Public Records to Check

  • parliamentary record: clerk.house.gov/Votes/2025199 — already retrieved, confirming Subramanyam (VA) voted YEA on H.R. 3633 at line 386‑387 The definitive primary record. No further confirmation is needed.

  • FEC: FEC Form 5 independent expenditure filings for Protect Progress (C00848440) referencing Suhas Subramanyam (VA‑10), 2024 cycle — specifically all disbursement dates, amounts, and purposes The FEC‑1848045 filing already retrieved confirms $1,813,504.61. Retrieving all related filings would establish whether the total is even higher when including other reporting periods not captured in that single filing.

  • LDA: Lobbying filings by Coinbase, Ripple, a16z, or other crypto firms regarding H.R. 3633 and S. 1582 in Q2 2025, with disclosure of members contacted, specifically checking for Subramanyam's office Would establish whether the crypto industry lobbied Subramanyam directly on the bills he voted for, moving from circumstantial donor alignment to documented lobbying contact.
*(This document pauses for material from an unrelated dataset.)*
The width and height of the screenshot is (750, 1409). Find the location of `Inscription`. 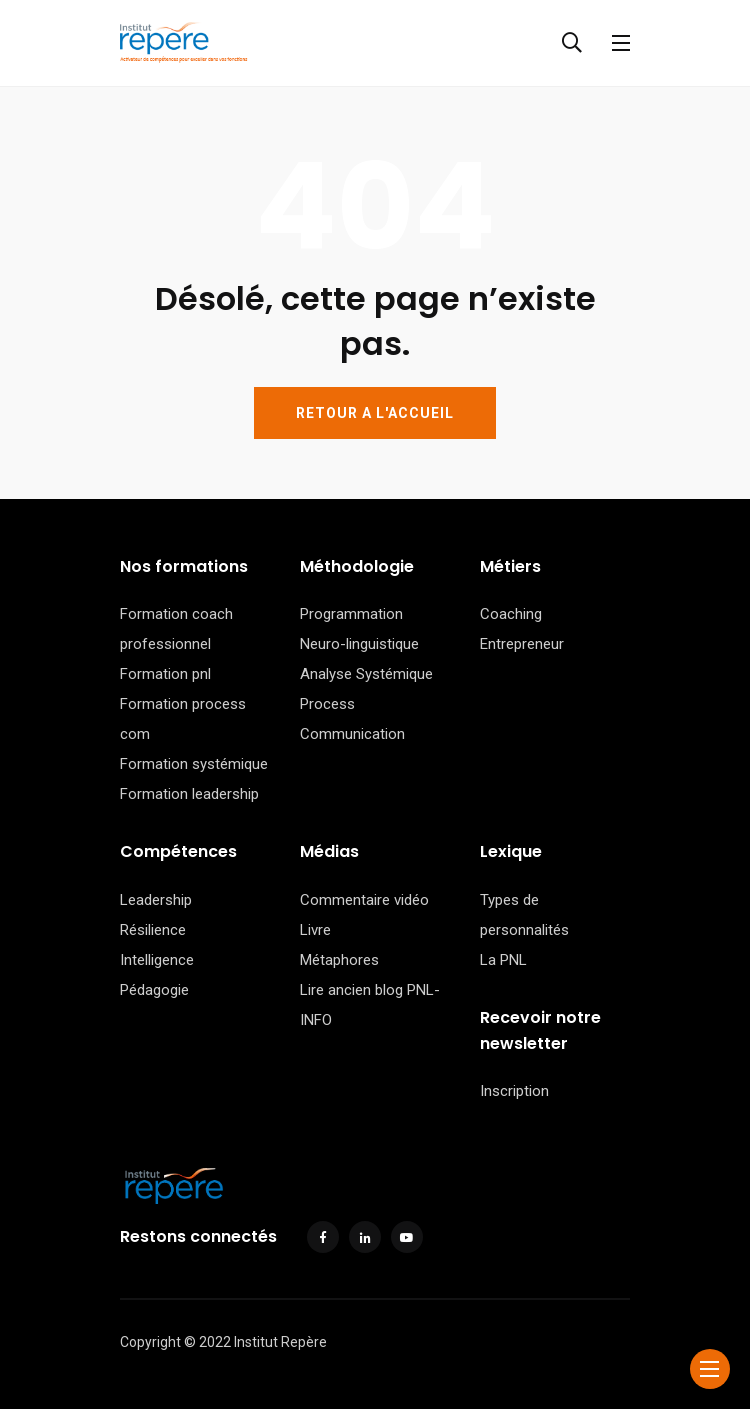

Inscription is located at coordinates (514, 1091).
  • FEC: All contributions to Subramanyam's campaign committee (C00859434) from cryptocurrency‑affiliated PACs and individuals in Q1‑Q3 2025 Would establish whether Subramanyam received additional crypto contributions in the period immediately surrounding his July 2025 votes, testing for temporal donor‑vote clustering beyond the 2024 independent expenditures.

Significance

CRITICAL — This vote is the clearest donor‑aligned signal in Subramanyam's short congressional record. A freshman member receives $1.81 million in crypto super‑PAC support — making him one of Protect Progress's largest beneficiaries nationally — and 13 months later votes for both crypto deregulation bills in a single legislative day, despite not sitting on the committee of jurisdiction. The campaign‑finance‑reform platform he ran on creates a structural hypocrisy: a candidate who pledged to 'prevent corruption in politics' accepted the second‑largest category of super‑PAC support of any House freshman (behind only Impact Fund PAC), then voted exactly as his super‑PAC donors would want. For the capture portal, the most important finding is the spending‑figure correction: the $106,947 in the established facts is a 17‑fold undercount that has obscured the true scale of the crypto industry's investment in Subramanyam's political career. The corrected figure of at least $1.81 million should be entered into the donor_mapping.connections or donor_interests section.